The idea is to have various lambda based on the frequency of updates of my pipeline to retrigger the task in case it’s inactive. The script tests the task’s status and retriggers if needed. I based the function on resource articles like this one.

def check_task(task_definition):
    client = boto3.client("ecs", 
                      region_name="us-east-1", 
                      aws_access_key_id="aws_access_key_id",
                      aws_secret_access_key="aws_secret_access_key"
                     )

    paginator = client.get_paginator('list_tasks')

    response_iterator = paginator.paginate(
        PaginationConfig={
            'PageSize':100
        }
    )
    
    task_running = False
    for each_page in response_iterator:
        for each_task in each_page['taskArns']:
            response = client.describe_tasks(tasks=[each_task])
            if (response["tasks"][0]["group"].replace("family:", "") == task_definition) and (response["tasks"][0]["lastStatus"]):
                task_running = True
                break
        if task_running:
            break

    if not task_running:
        print("Relaunching the task")
        response = client.run_task(
            taskDefinition=task_definition,
            launchType='FARGATE',
            cluster='default',
            platformVersion='LATEST',
            count=1,
            networkConfiguration={
                'awsvpcConfiguration': {
                    'subnets': [
                        'subnet-id',
                    ],
                    'assignPublicIp': 'ENABLED',
                    'securityGroups': ["security_group_id"]
                }
            }
        )

The critical thing to remember is the security group and subnet that needs the proper setup to fit the database requirements to reach out.

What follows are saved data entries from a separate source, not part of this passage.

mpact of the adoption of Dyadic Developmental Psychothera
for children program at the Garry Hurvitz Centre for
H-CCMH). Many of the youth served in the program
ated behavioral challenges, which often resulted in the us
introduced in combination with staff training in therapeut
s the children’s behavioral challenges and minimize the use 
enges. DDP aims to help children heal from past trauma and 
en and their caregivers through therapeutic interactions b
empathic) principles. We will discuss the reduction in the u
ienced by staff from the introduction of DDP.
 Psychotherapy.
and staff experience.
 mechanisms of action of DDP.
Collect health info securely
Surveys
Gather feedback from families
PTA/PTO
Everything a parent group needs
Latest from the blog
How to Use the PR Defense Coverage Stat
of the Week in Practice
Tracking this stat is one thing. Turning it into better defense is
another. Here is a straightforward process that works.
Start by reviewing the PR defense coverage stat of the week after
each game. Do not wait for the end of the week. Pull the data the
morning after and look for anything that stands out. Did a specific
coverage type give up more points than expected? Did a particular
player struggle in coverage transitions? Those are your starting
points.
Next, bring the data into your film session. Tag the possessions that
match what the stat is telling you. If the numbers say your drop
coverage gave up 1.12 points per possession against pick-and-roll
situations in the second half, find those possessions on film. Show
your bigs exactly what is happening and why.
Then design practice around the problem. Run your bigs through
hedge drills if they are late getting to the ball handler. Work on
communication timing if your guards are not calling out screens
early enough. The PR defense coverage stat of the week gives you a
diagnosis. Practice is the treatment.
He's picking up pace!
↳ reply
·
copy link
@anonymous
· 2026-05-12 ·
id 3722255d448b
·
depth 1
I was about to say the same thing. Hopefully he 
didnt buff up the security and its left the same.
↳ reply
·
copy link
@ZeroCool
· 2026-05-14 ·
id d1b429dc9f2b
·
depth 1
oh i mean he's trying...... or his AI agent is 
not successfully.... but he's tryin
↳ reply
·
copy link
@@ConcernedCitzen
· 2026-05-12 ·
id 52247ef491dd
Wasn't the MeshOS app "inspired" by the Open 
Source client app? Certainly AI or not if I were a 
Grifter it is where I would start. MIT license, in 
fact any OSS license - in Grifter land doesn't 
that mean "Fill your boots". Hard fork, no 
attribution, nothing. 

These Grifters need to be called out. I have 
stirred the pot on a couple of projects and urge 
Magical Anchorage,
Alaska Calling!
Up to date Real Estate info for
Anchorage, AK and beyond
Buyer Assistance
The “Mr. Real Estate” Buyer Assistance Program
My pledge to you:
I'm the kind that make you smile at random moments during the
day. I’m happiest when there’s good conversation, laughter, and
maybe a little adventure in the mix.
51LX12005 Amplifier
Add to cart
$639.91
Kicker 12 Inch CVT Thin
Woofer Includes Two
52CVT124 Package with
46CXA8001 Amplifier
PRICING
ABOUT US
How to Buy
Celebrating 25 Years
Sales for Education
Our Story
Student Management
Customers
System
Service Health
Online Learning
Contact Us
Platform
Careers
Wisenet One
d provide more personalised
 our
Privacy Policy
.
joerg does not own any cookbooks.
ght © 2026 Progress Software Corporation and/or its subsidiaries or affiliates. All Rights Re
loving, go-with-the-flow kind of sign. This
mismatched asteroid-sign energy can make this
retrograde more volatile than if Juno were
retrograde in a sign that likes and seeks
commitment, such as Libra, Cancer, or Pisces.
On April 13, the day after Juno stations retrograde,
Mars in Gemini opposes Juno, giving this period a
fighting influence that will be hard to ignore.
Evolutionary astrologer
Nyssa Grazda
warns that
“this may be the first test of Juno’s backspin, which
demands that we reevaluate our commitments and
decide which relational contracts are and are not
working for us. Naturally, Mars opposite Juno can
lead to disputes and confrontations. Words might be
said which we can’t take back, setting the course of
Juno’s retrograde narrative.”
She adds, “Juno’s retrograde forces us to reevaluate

And voila, there is a data pipeline in a container running on the cloud in a serverless manner.

Conclusion

Overall it has been an interesting experience to work with Docker to standardize the deployment of my data pipeline. In addition, it gives me a starting point for the following data projects by having an environment skeleton and structure of my code (I see also plenty of improvements).

Docker containers are an exciting way to work and, for my domain ML, an excellent way to wrap your pipeline. ECR and ECS with Fargate are an excellent combo to operate your container efficiently, but from what I see, GPU usage seems impossible.

There are always heated debates on what a data scientist should know on the way to deploy pipelines and models (a good article on the subject from Chip Huyen HERE), and I think working on this project was a perfect moment to:

  • Better understand the structure of a container; honestly, I found it pretty simple to use in this context (and I think running a training job for an ML project will not be more difficult)
  • Deploy containers in the cloud; I am not familiar with Kubernetes, but services like ECS are robust and a good start for people who want to deploy pipelines.